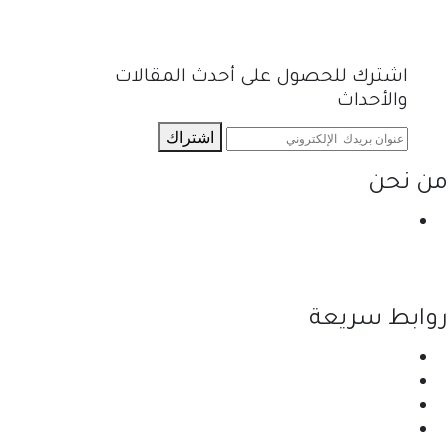
اشترك للحصول على أحدث المقالات
والأحداث
اشتراك
من نحن
نحن احدى شركات مجموعة الجبالي الزراعية الأولى
والرائدة في مجال القطاع الزراعي في الأردن.
روابط سريعة
الرئيسية
نبذة عن الشركة
المنتجات
اتصل بنا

- - - - -

Reproduce, exactly and only, the lines running from the one with "نحن احدى شركات مجموعة الجبالي الزراعية الأولى" to the end of the listing above.

نحن احدى شركات مجموعة الجبالي الزراعية الأولى
والرائدة في مجال القطاع الزراعي في الأردن.
روابط سريعة
الرئيسية
نبذة عن الشركة
المنتجات
اتصل بنا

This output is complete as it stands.